** RECORDS SHOWN **

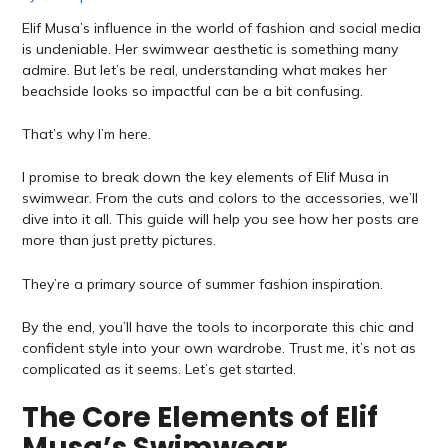
Elif Musa’s influence in the world of fashion and social media
is undeniable. Her swimwear aesthetic is something many
admire. But let’s be real, understanding what makes her
beachside looks so impactful can be a bit confusing.
That’s why I’m here.
I promise to break down the key elements of Elif Musa in
swimwear. From the cuts and colors to the accessories, we’ll
dive into it all. This guide will help you see how her posts are
more than just pretty pictures.
They’re a primary source of summer fashion inspiration.
By the end, you’ll have the tools to incorporate this chic and
confident style into your own wardrobe. Trust me, it’s not as
complicated as it seems. Let’s get started.
The Core Elements of Elif
Musa’s Swimwear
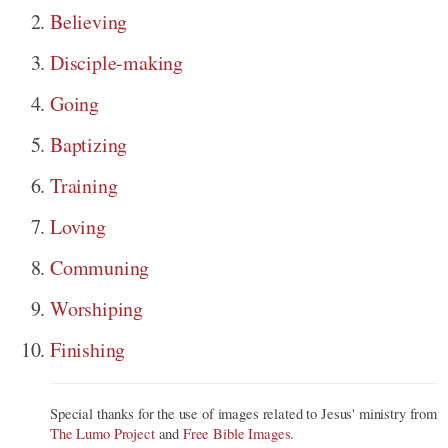
Believing
Disciple-making
Going
Baptizing
Training
Loving
Communing
Worshiping
Finishing
Special thanks for the use of images related to Jesus' ministry from
The Lumo Project
and
Free Bible Images
.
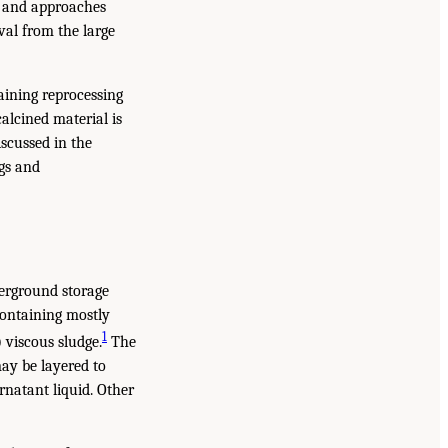
es and approaches
eval from the large
taining reprocessing
alcined material is
iscussed in the
gs and
derground storage
 containing mostly
1
 viscous sludge.
The
ay be layered to
rnatant liquid. Other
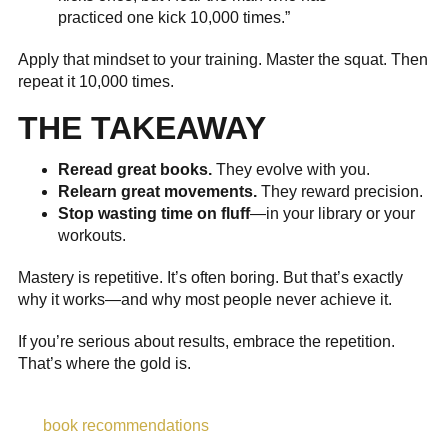
practiced one kick 10,000 times.”
Apply that mindset to your training. Master the squat. Then
repeat it 10,000 times.
THE TAKEAWAY
Reread great books.
They evolve with you.
Relearn great movements.
They reward precision.
Stop wasting time on fluff
—in your library or your
workouts.
Mastery is repetitive. It’s often boring. But that’s exactly
why it works—and why most people never achieve it.
If you’re serious about results, embrace the repetition.
That’s where the gold is.
book recommendations
,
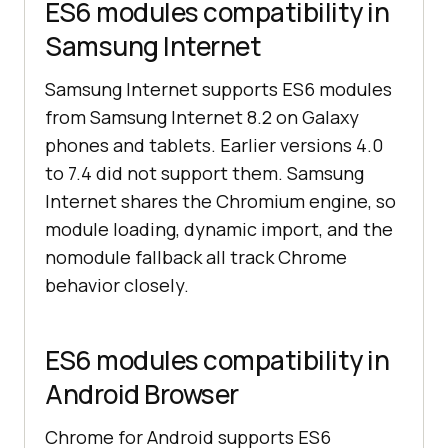
ES6 modules compatibility in
Samsung Internet
Samsung Internet supports ES6 modules
from Samsung Internet 8.2 on Galaxy
phones and tablets. Earlier versions 4.0
to 7.4 did not support them. Samsung
Internet shares the Chromium engine, so
module loading, dynamic import, and the
nomodule fallback all track Chrome
behavior closely.
ES6 modules compatibility in
Android Browser
Chrome for Android supports ES6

** PROBLEM TO SOLVE **
Please copy out each line of the listing above that contains the string "Android".

** ANSWER FOR THE TASK **
Android Browser
Chrome for Android supports ES6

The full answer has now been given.